Microsoft on Tuesday released fixes for 58 newly discovered security flaws spanning as many as 11 products and services as part of its final Patch Tuesday of 2020, effectively bringing their CVE total to 1,250 for the year.
Of these 58 patches, nine are rated as Critical, 46 are rated as Important, and three are rated Moderate in severity.
The December security release addresses issues in Microsoft Windows, Edge browser, ChakraCore, Microsoft Office, Exchange Server, Azure DevOps, Microsoft Dynamics, Visual Studio, Azure SDK, and Azure Sphere.
Fortunately, none of these flaws this month have been reported as publicly known or being actively exploited in the wild.

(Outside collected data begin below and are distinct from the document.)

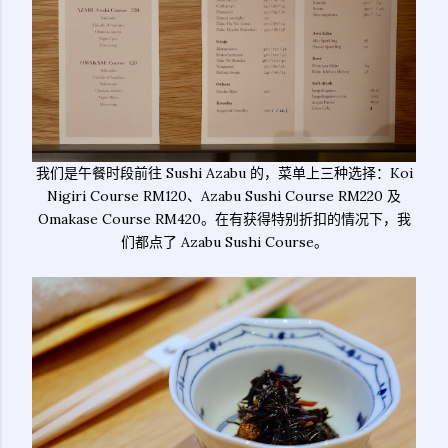
我们是午餐时段前往 Sushi Azabu 的，菜单上三种选择：Koi
Nigiri Course RM120、Azabu Sushi Course RM220 及
Omakase Course RM420。在有获得特别折扣的情况下，我
们都点了 Azabu Sushi Course。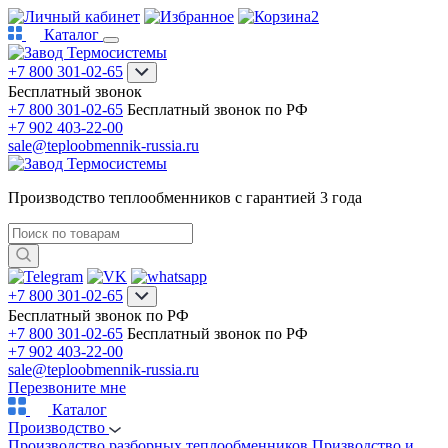
2
Каталог
+7 800 301-02-65
Бесплатный звонок
+7 800 301-02-65
Бесплатный звонок по РФ
+7 902 403-22-00
sale@teploobmennik-russia.ru
Производство теплообменников с гарантией 3 года
+7 800 301-02-65
Бесплатный звонок по РФ
+7 800 301-02-65
Бесплатный звонок по РФ
+7 902 403-22-00
sale@teploobmennik-russia.ru
Перезвоните мне
Каталог
Производство
Производство разборных теплообменников
Призводство и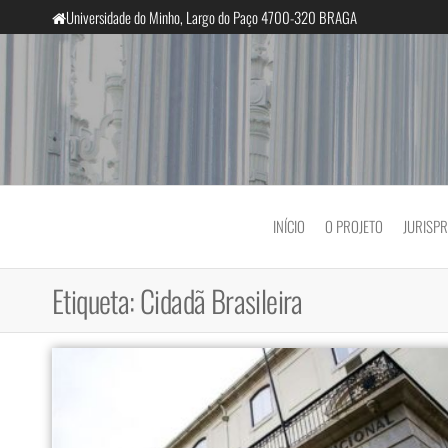
Saltar
Universidade do Minho, Largo do Paço 4700-320 BRAGA
para
o
conteúdo
InclusiveCourts
INÍCIO
O PROJETO
JURISP
Etiqueta:
Cidadã Brasileira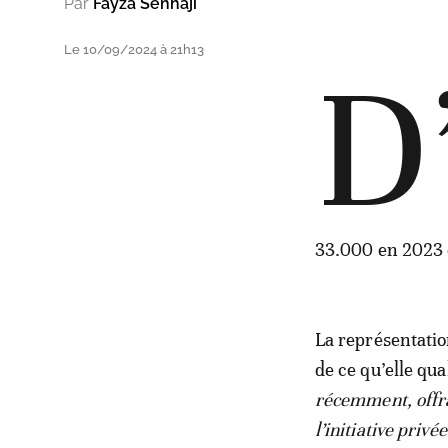
Par
Fayza Senhaji
Le 10/09/2024 à 21h13
D
33.000 en 2023 e
La représentation
de ce qu’elle qual
récemment, offra
l’initiative privée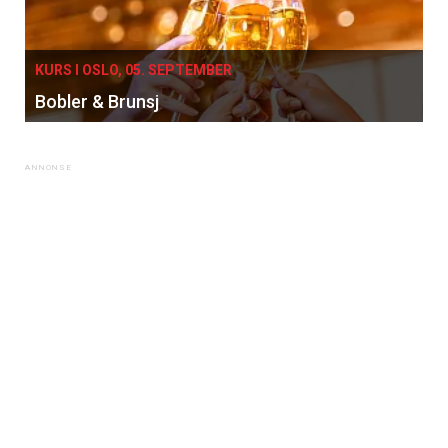
KURS I OSLO, 05. SEPTEMBER
Bobler & Brunsj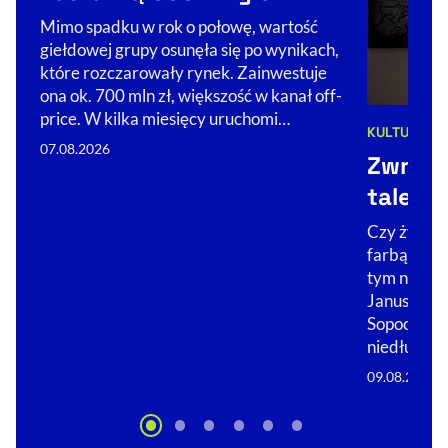
Mimo spadku w rok o połowę, wartość
giełdowej grupy osunęła się po wynikach,
które rozczarowały rynek. Zainwestuje
ona ok. 700 mln zł, większość w kanał off-
price. W kilka miesięcy uruchomi…
KULTURA
Kategorie 
07.08.2026
Zwróćc
talent
Czy żywica
farbą? Ocz
tym na wys
Janusza w 
Sopocie. Z
niedługo…
09.08.2026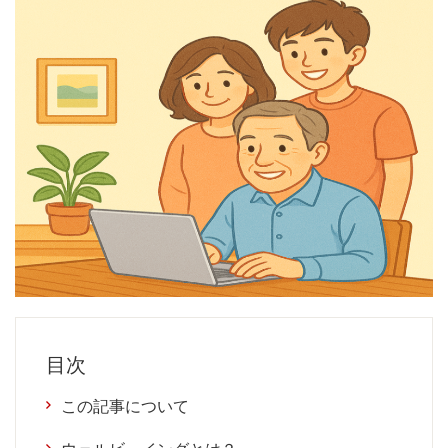
目次
この記事について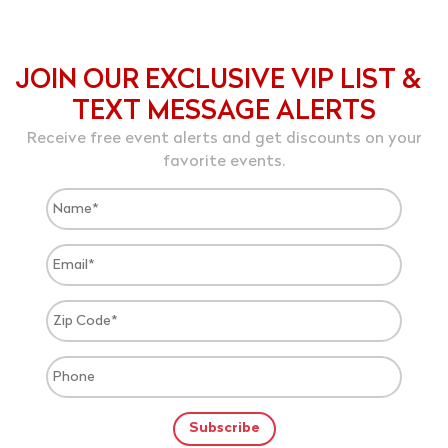
JOIN OUR EXCLUSIVE VIP LIST &
TEXT MESSAGE ALERTS
Receive free event alerts and get discounts on your
favorite events.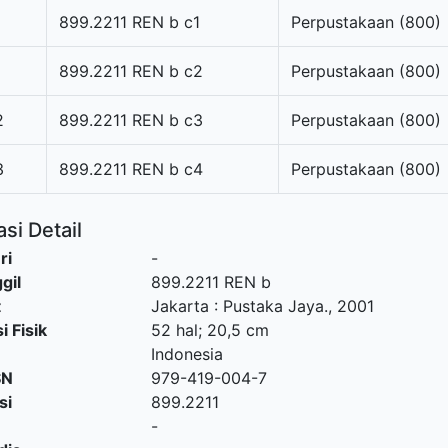
899.2211 REN b c1
Perpustakaan (800)
8
899.2211 REN b c2
Perpustakaan (800)
2
899.2211 REN b c3
Perpustakaan (800)
3
899.2211 REN b c4
Perpustakaan (800)
si Detail
ri
-
gil
899.2211 REN b
t
Jakarta
:
Pustaka Jaya
.,
2001
i Fisik
52 hal; 20,5 cm
Indonesia
SN
979-419-004-7
si
899.2211
-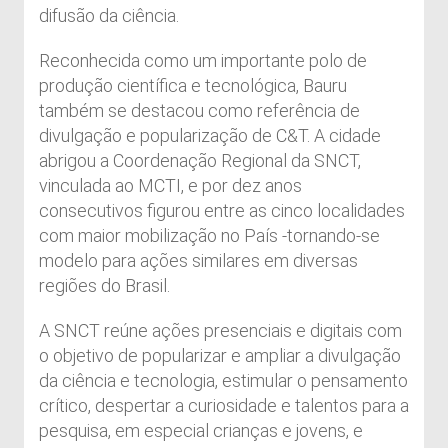
difusão da ciência.
Reconhecida como um importante polo de
produção científica e tecnológica, Bauru
também se destacou como referência de
divulgação e popularização de C&T. A cidade
abrigou a Coordenação Regional da SNCT,
vinculada ao MCTI, e por dez anos
consecutivos figurou entre as cinco localidades
com maior mobilização no País -tornando-se
modelo para ações similares em diversas
regiões do Brasil.
A SNCT reúne ações presenciais e digitais com
o objetivo de popularizar e ampliar a divulgação
da ciência e tecnologia, estimular o pensamento
crítico, despertar a curiosidade e talentos para a
pesquisa, em especial crianças e jovens, e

The fixes for December concern a number of remote code execution (RCE) flaws in Microsoft Exchange (CVE-2020-17132), SharePoint (CVE-2020-17118 and CVE-2020-17121), Excel (CVE-2020-17123), and Hyper-V virtualization software (CVE-2020-17095), as well as a patch for a security feature bypass in Kerberos (CVE-2020-16996), and a number of privilege escalation flaws in Windows Backup Engine and Windows Cloud Files Mini Filter Driver.
CVE-2020-17095 also carries the highest CVSS score of 8.5 among all vulnerabilities addressed in this month's release.
"To exploit this vulnerability, an attacker could run a specially crafted application on a Hyper-V guest that could cause the Hyper-V host operating system to execute arbitrary code when it fails to properly validate vSMB packet data," Microsoft noted.
Additionally included as part of this month's release is an advisory for a DNS cache poisoning vulnerability (CVE-2020-25705) discovered by security researchers from Tsinghua University and the University of California last month.
Dubbed a Side-channel AttackeD DNS attack (or SAD DNS attack), the flaw could enable an attacker to spoof the DNS packet, which can be cached by the DNS Forwarder or the DNS Resolver, thereby re-enabling DNS cache poisoning attacks.
To mitigate the risk, Microsoft recommends a Registry workaround that involves changing the maximum UDP packet size to 1,221 bytes (4C5 Hexadecimal).
"For responses larger than 4C5 or 1221, the DNS resolver would now switch to TCP," the Windows maker stated in its advisory.
Since the attack relies on sending spoofed UDP (User Datagram Protocol) messages to defeat source port randomization for DNS requests, implementing the tweak will cause larger DNS queries to switch to TCP, thus mitigating the flaw.
It's highly advised that Windows users and system administrators apply the latest security patches to resolve the threats associated with these issues.
To install the latest security updates, Windows users can head to Start > Settings > Update & Security > Windows Update, or by selecting Check for Windows updates.